- _Data in this exercise_:
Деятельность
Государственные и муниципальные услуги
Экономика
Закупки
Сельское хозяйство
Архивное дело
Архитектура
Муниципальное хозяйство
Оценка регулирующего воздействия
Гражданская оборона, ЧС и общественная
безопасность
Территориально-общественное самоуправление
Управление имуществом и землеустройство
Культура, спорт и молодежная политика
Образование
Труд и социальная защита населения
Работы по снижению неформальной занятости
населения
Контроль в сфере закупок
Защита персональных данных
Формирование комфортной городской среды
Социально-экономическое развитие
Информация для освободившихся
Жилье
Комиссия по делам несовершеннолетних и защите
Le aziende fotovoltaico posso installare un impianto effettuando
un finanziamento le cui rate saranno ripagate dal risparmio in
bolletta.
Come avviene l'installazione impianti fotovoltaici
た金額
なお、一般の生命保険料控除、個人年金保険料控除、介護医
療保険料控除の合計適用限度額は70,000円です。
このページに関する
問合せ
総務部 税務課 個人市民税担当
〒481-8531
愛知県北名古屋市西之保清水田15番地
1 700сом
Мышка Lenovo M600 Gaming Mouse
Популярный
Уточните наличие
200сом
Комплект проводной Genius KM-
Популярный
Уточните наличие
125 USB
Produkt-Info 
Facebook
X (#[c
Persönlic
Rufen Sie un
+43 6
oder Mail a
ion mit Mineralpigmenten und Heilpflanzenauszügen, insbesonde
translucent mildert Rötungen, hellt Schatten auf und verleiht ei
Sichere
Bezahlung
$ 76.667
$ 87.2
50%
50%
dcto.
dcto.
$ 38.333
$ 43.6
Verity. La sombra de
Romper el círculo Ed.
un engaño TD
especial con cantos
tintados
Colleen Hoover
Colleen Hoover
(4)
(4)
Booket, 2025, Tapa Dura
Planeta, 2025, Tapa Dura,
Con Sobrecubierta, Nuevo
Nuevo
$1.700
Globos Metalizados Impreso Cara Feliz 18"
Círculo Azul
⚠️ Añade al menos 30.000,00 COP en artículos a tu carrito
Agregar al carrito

- _Directions for this task_: Your task is to write out, exactly, the line that holds "Сельское хозяйство" and every line after it until the records end.

- _Solution to this problem_:
Сельское хозяйство
Архивное дело
Архитектура
Муниципальное хозяйство
Оценка регулирующего воздействия
Гражданская оборона, ЧС и общественная
безопасность
Территориально-общественное самоуправление
Управление имуществом и землеустройство
Культура, спорт и молодежная политика
Образование
Труд и социальная защита населения
Работы по снижению неформальной занятости
населения
Контроль в сфере закупок
Защита персональных данных
Формирование комфортной городской среды
Социально-экономическое развитие
Информация для освободившихся
Жилье
Комиссия по делам несовершеннолетних и защите
Le aziende fotovoltaico posso installare un impianto effettuando
un finanziamento le cui rate saranno ripagate dal risparmio in
bolletta.
Come avviene l'installazione impianti fotovoltaici
た金額
なお、一般の生命保険料控除、個人年金保険料控除、介護医
療保険料控除の合計適用限度額は70,000円です。
このページに関する
問合せ
総務部 税務課 個人市民税担当
〒481-8531
愛知県北名古屋市西之保清水田15番地
1 700сом
Мышка Lenovo M600 Gaming Mouse
Популярный
Уточните наличие
200сом
Комплект проводной Genius KM-
Популярный
Уточните наличие
125 USB
Produkt-Info 
Facebook
X (#[c
Persönlic
Rufen Sie un
+43 6
oder Mail a
ion mit Mineralpigmenten und Heilpflanzenauszügen, insbesonde
translucent mildert Rötungen, hellt Schatten auf und verleiht ei
Sichere
Bezahlung
$ 76.667
$ 87.2
50%
50%
dcto.
dcto.
$ 38.333
$ 43.6
Verity. La sombra de
Romper el círculo Ed.
un engaño TD
especial con cantos
tintados
Colleen Hoover
Colleen Hoover
(4)
(4)
Booket, 2025, Tapa Dura
Planeta, 2025, Tapa Dura,
Con Sobrecubierta, Nuevo
Nuevo
$1.700
Globos Metalizados Impreso Cara Feliz 18"
Círculo Azul
⚠️ Añade al menos 30.000,00 COP en artículos a tu carrito
Agregar al carrito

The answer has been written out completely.